Exercise brief
Which lines in the listing below contain the word "werden"? Copy each one.
[Opening Data excerpts section]
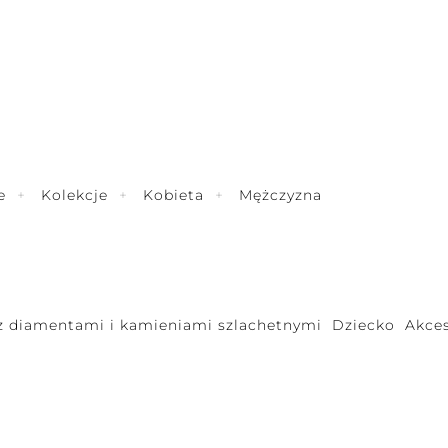
e
Kolekcje
Kobieta
Mężczyzna
 z diamentami i kamieniami szlachetnymi
Dziecko
Akces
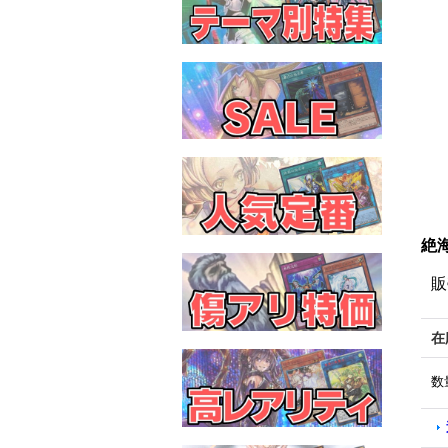
絶海
販
在
数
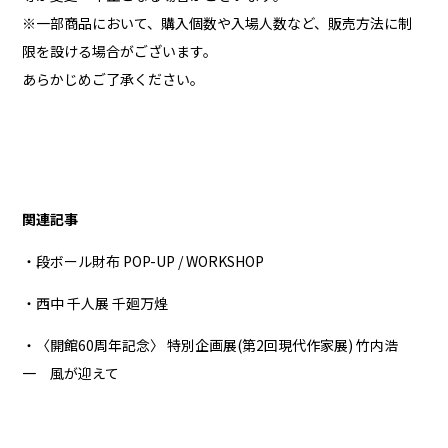
※一部商品において、購入個数や入場人数など、販売方法に制
限を設ける場合がございます。
あらかじめご了承ください。
関連記事
・段ボール財布 POP-UP / WORKSHOP
・西中 千人展 千廻万煌
・〈開館60周年記念〉 特別企画展(第2回現代作家展) 竹内浩
一 風が迎えて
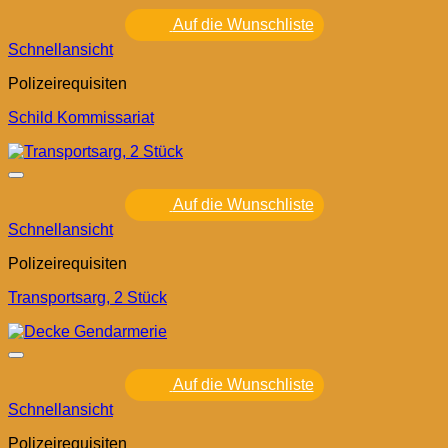
Auf die Wunschliste
Schnellansicht
Polizeirequisiten
Schild Kommissariat
Auf die Wunschliste
Schnellansicht
Polizeirequisiten
Transportsarg, 2 Stück
Auf die Wunschliste
Schnellansicht
Polizeirequisiten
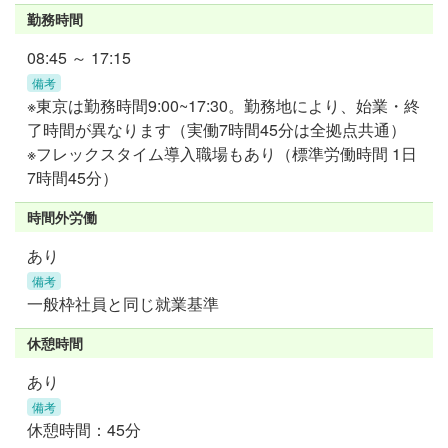
勤務時間
08:45 ～ 17:15
備考
※東京は勤務時間9:00~17:30。勤務地により、始業・終
了時間が異なります（実働7時間45分は全拠点共通）
※フレックスタイム導入職場もあり（標準労働時間 1日
7時間45分）
時間外労働
あり
備考
一般枠社員と同じ就業基準
休憩時間
あり
備考
休憩時間：45分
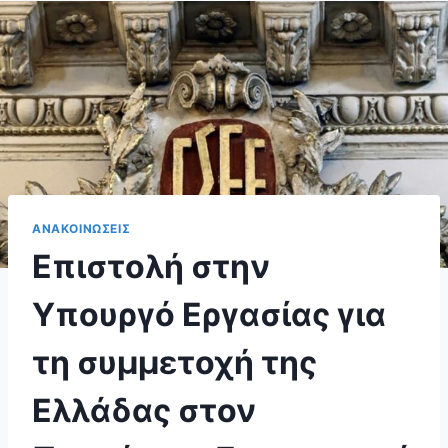
ΑΝΑΚΟΙΝΩΣΕΙΣ
Επιστολή στην
Υπουργό Εργασίας για
τη συμμετοχή της
Ελλάδας στον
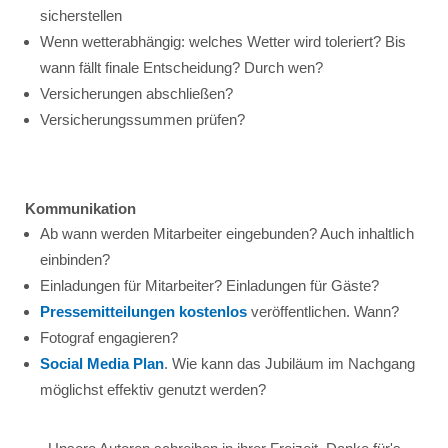
sicherstellen
Wenn wetterabhängig: welches Wetter wird toleriert? Bis
wann fällt finale Entscheidung? Durch wen?
Versicherungen abschließen?
Versicherungssummen prüfen?
Kommunikation
Ab wann werden Mitarbeiter eingebunden? Auch inhaltlich
einbinden?
Einladungen für Mitarbeiter? Einladungen für Gäste?
Pressemitteilungen kostenlos
veröffentlichen. Wann?
Fotograf engagieren?
Social Media Plan
. Wie kann das Jubiläum im Nachgang
möglichst effektiv genutzt werden?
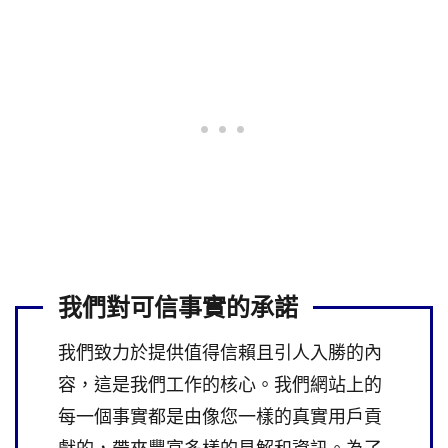
我們對可信事實的承諾
我們致力於提供值得信賴且引人入勝的內
容，這是我們工作的核心。我們網站上的
每一個事實都是由像您一樣的真實用戶貢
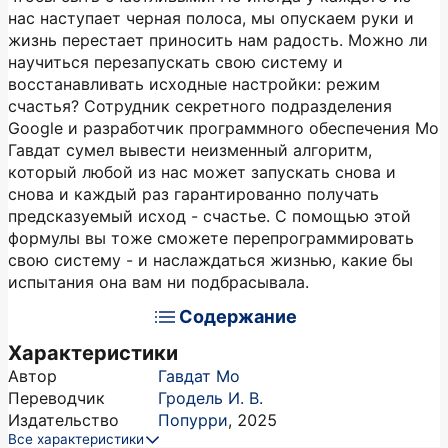
нас наступает черная полоса, мы опускаем руки и
жизнь перестает приносить нам радость. Можно ли
научиться перезапускать свою систему и
восстанавливать исходные настройки: режим
счастья? Сотрудник секретного подразделения
Google и разработчик программного обеспечения Мо
Гавдат сумел вывести неизменный алгоритм,
который любой из нас может запускать снова и
снова и каждый раз гарантированно получать
предсказуемый исход - счастье. С помощью этой
формулы вы тоже сможете перепрограммировать
свою систему - и наслаждаться жизнью, какие бы
испытания она вам ни подбрасывала.
Содержание
Характеристики
Автор
Гавдат Мо
Переводчик
Гродель И. В.
Издательство
Попурри
,
2025
Все характеристики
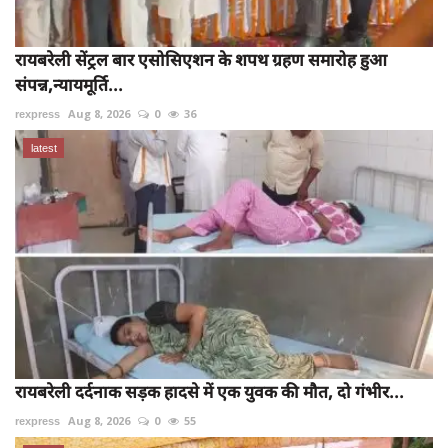
रायबरेली सेंट्रल बार एसोसिएशन के शपथ ग्रहण समारोह हुआ
संपन्न,न्यायमूर्ति...
rexpress
Aug 8, 2026
0
36
latest
रायबरेली दर्दनाक सड़क हादसे में एक युवक की मौत, दो गंभीर...
rexpress
Aug 8, 2026
0
55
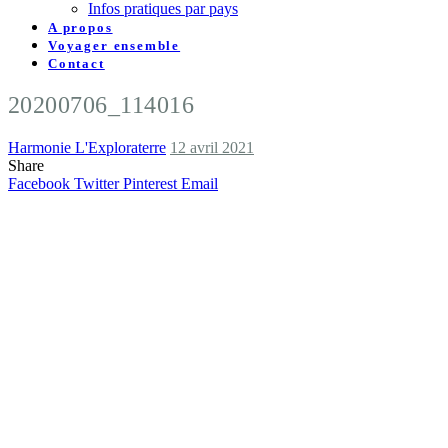
Infos pratiques par pays
A propos
Voyager ensemble
Contact
20200706_114016
Harmonie L'Exploraterre
12 avril 2021
Share
Facebook
Twitter
Pinterest
Email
[Closing Data excerpts section]
Expected answer
Ab wann werden Mitarbeiter eingebunden? Auch inhaltlich
möglichst effektiv genutzt werden?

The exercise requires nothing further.